Fitch Ratings said in an explanation of the decision to confirm the rating, announced in London on January 28, that it expects NGEU disbursements to have a significant stimulating effect on the Hungarian economy from the second half of this year.
The credit rating agency also analyzed that these disbursements depended on the resolution of legal disputes, but said that it expected Hungary to negotiate with the European Commission on disagreements over the rule of law after the April parliamentary elections.
Another resolution, released on Thursday night, Fitch said, said Sunday’s election result could encourage Prime Minister Viktor Orbán to maintain a confrontational stance in discussions with the EU.

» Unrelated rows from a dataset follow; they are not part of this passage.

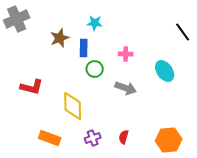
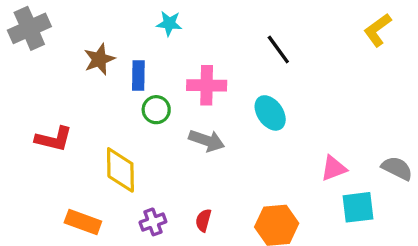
cyan star: (95, 23) -> (169, 23), moved
black line: (183, 32) -> (278, 49), moved
pink cross: (126, 54) -> (207, 85), size x1.6

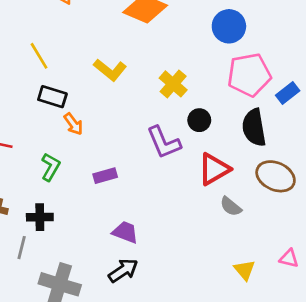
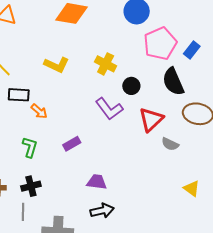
black arrow: (123, 270) -> (102, 211), turned 35

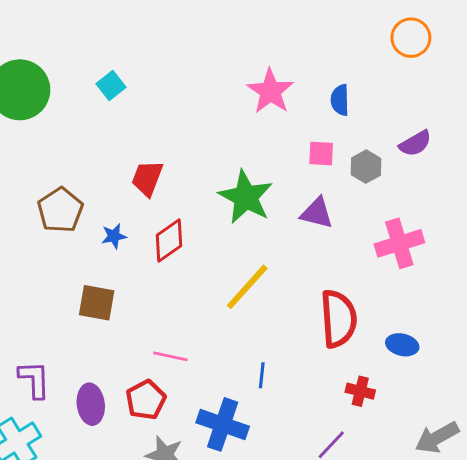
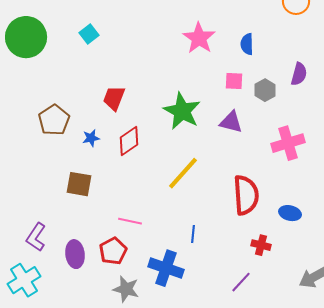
purple semicircle: (415, 143) -> (299, 74), turned -45
purple L-shape: (34, 380) -> (36, 237), turned -144

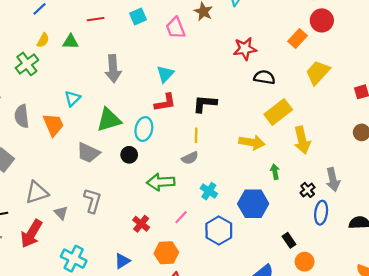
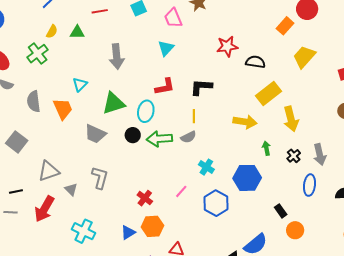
red star: (245, 49) -> (227, 46), moved
cyan triangle: (165, 74) -> (166, 48), moved
green arrow: (161, 182) -> (159, 139), moved
black cross: (308, 190) -> (294, 156), moved
orange hexagon: (166, 253) -> (152, 226), moved

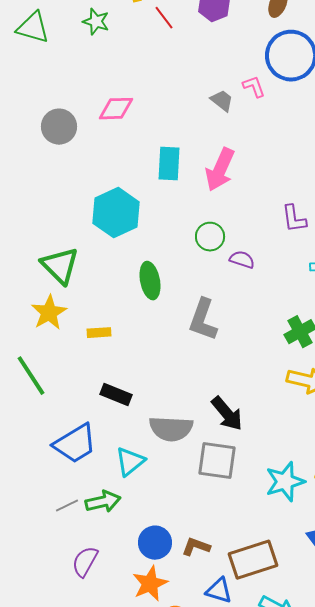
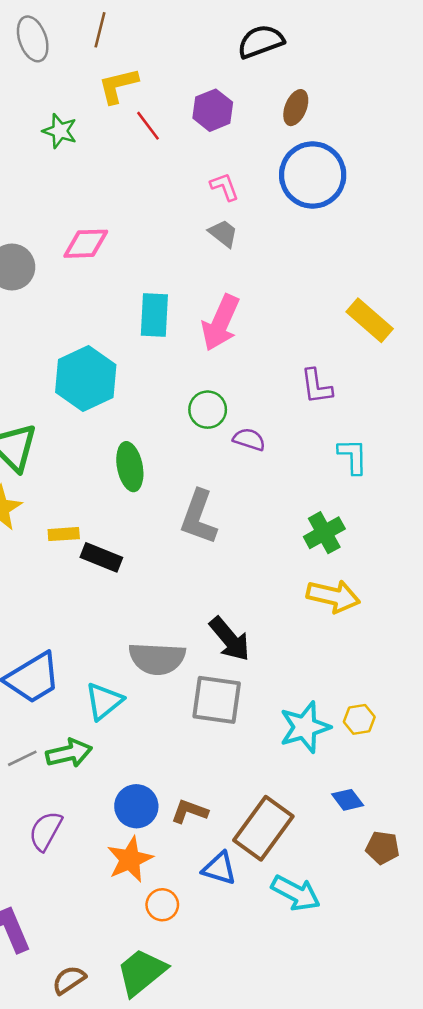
pink L-shape: (254, 87) -> (224, 187), moved
black rectangle: (116, 395) -> (101, 557), moved
brown rectangle: (253, 560) -> (263, 828), turned -36

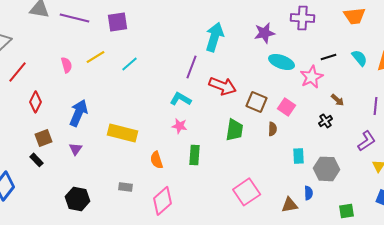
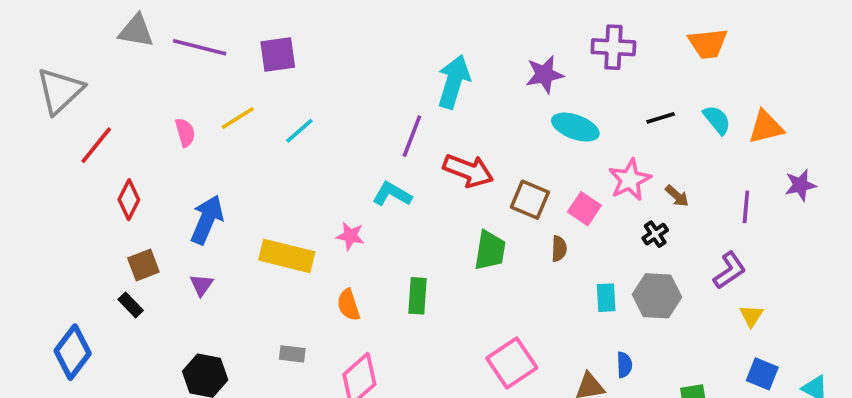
pink star: (312, 77) -> (630, 180), moved
pink star: (180, 126) -> (350, 236), moved
gray hexagon: (327, 169) -> (657, 296), moved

According to the credit rating agency, the fact that the European Commission announced the formal launch of the procedure after the elections under the conditionality mechanism, which links the disbursement of EU funds to the rule of law, may further strengthen the position of both parties.
Fitch Ratings said this scenario poses risks to the expectation that separate NGEU funding will be disbursed to Hungary from the second half of this year.
Hungarian economic growth may be in trouble
Due to the effect of the credit rating: the basic assumption remains that the tensions between the Hungarian government and the EU are easing, as there is an example that Hungary has succumbed to disputes with the European Union.
According to the company’s forecast, if the disbursement of NGEU financing is not achieved, it could slow down the growth rate of the Hungarian economy by as much as 1.5 percentage points next year, given that these financing is important and provides low-cost investment resources.
According to Fitchatings’ forecast, the overall growth rate of the Hungarian domestic market will slow down overall, as high inflation has had a significant negative effect on domestic consumption and on the external demand of the war in Ukraine.
The credit rating agency expects 2.8 percent Hungarian GDP growth by 2022 after last year’s 7.1 percent growth rate, and a 3.8 percent growth in the Hungarian economy next year.